Regex to find anchor tag not working accurately-CodePudding

I have the following regex to find anchor tag that has 'Kontakt' as the anchor text:

#<a.*href="[^"]*".*>Kontakt<\/a>#

Here is the string to find from:

<li ><a href="/webdesign-tipps" title="Wissenswertes zu Webdesign, Grafikdesign oder Onlinemarketing">Wissenswertes</a></li><li ><a href="/webagentur" >Webagentur</a></li><li ><a href="/team" >Team</a></li><li ><a href="/support" >Support<span ></span></a></li><li ><a href="/jobs" >Jobs</a></li><li ><a href="/kontakt" >Kontakt</a></li></ul>

So the result should be:

<a href="/kontakt" >Kontakt</a>

But the result I get is:

<a href="/webdesign-tipps" title="Wissenswertes zu Webdesign, Grafikdesign oder Onlinemarketing">Wissenswertes</a></li><li ><a href="/webagentur" >Webagentur</a></li><li ><a href="/team" >Team</a></li><li ><a href="/support" >Support<span ></span></a></li><li ><a href="/jobs" >Jobs</a></li><li ><a href="/kontakt" >Kontakt</a>

And here is my PHP code:

$pattern = '#<a.*href="[^"]*".*>Kontakt<\/a>#';
preg_match_all($pattern, $string, $matches);

CodePudding user response：

If you can trust your input will always have <a href in every anchor tag then try:


'#<a href="[^"]*"[^>]*>Kontakt<\/a>#';

// Instead of what you have:

'#<a.*href="[^"]*".*>Kontakt<\/a>/#';

.* is the "wildcard" meta-character . and the "zero or more times" quantifier * together.

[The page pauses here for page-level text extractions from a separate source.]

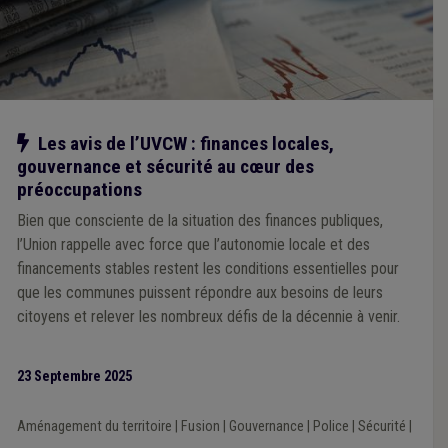
Notre action
Les avis de l’UVCW : finances locales,
gouvernance et sécurité au cœur des
préoccupations
Bien que consciente de la situation des finances publiques,
l’Union rappelle avec force que l’autonomie locale et des
financements stables restent les conditions essentielles pour
que les communes puissent répondre aux besoins de leurs
citoyens et relever les nombreux défis de la décennie à venir.
23 Septembre 2025
Aménagement du territoire
|
Fusion
|
Gouvernance
|
Police
|
Sécurité
|
...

.* matches anything any number of times.

Try it https://regex101.com/r/qxnRZv/1

CodePudding user response：

You are using preg_match_all() so I assume you are willing to receive multiple qualifying anchor tags. Parsing valid HTML with a legitimate DOM parser will always be more stable and easier to read than the equivalent regex technique. It's just not a good idea to rely on regex for DOM parsing because regex is "DOM-unaware" -- it just matches things that look like HTML entities.

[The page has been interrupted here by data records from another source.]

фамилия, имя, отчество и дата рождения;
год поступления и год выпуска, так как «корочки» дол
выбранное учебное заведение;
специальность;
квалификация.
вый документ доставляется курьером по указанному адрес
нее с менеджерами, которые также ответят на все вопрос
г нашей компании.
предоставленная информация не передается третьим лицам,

In the XPath query, search for <a> tags (existing at any depth in the document) which have the qualifying string as the whole text.

Code: (Demo)

$html = <<<HTML
<li ><a href="/webdesign-tipps" title="Wissenswertes zu Webdesign, Grafikdesign oder Onlinemarketing">Wissenswertes</a></li><li ><a href="/webagentur" >Webagentur</a></li><li ><a href="/team" >Team</a></li><li ><a href="/support" >Support<span ></span></a></li><li ><a href="/jobs" >Jobs</a></li><li ><a href="/kontakt" >Kontakt</a></li></ul>
HTML;

$dom = new DOMDocument;
libxml_use_internal_errors(true);
$dom->loadHTML($html);
$xpath = new DOMXPath($dom);
$result = [];
foreach ($xpath->query('//a[text() = "Kontakt"]') as $a) {
    $result[] = $dom->saveHtml($a);
}
var_export($result);

Output:

array (
  0 => '<a href="/kontakt">Kontakt</a>',
)

Is it more concise to use regex? Yes, but it is also less reliable for general use.

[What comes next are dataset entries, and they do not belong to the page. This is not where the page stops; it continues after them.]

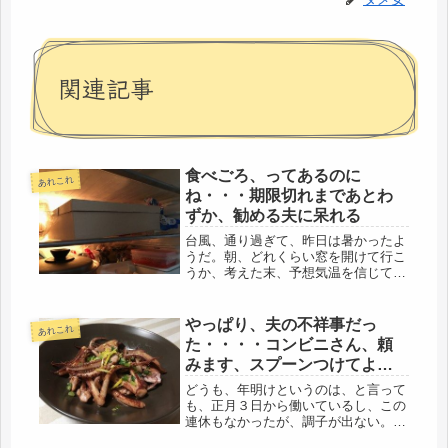
関連記事
食べごろ、ってあるのに
あれこれ
ね・・・期限切れまであとわ
ずか、勧める夫に呆れる
台風、通り過ぎて、昨日は暑かったよ
うだ。朝、どれくらい窓を開けて行こ
うか、考えた末、予想気温を信じて、
ほぼ全開で仕事に。よかった。帰宅し
て、最高最低温度計で調べると、最高
が33.5度まで(＠_＠;)すごい暑かった
やっぱり、夫の不祥事だっ
あれこれ
んだ・・・ところが、お彼岸も...
た・・・・コンビニさん、頼
みます、スプーンつけてよね
(・_・;)
どうも、年明けというのは、と言って
も、正月３日から働いているし、この
連休もなかったが、調子が出ない。毎
日が祝日、ホリディーだったら、どん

You will notice that the DOMDocument also automatically cleans up the unnecessary spacing in your markup.

CodePudding user response：

Your regex:

...a.*href...

is greedy, which means: "after a, match as many characters as possible before a href". That causes your regex to return multiple hrefs.

You can use the lazy-mode operator ? :

...a.*?href....

which means "after a, match as few characters as possible before a href". It should work.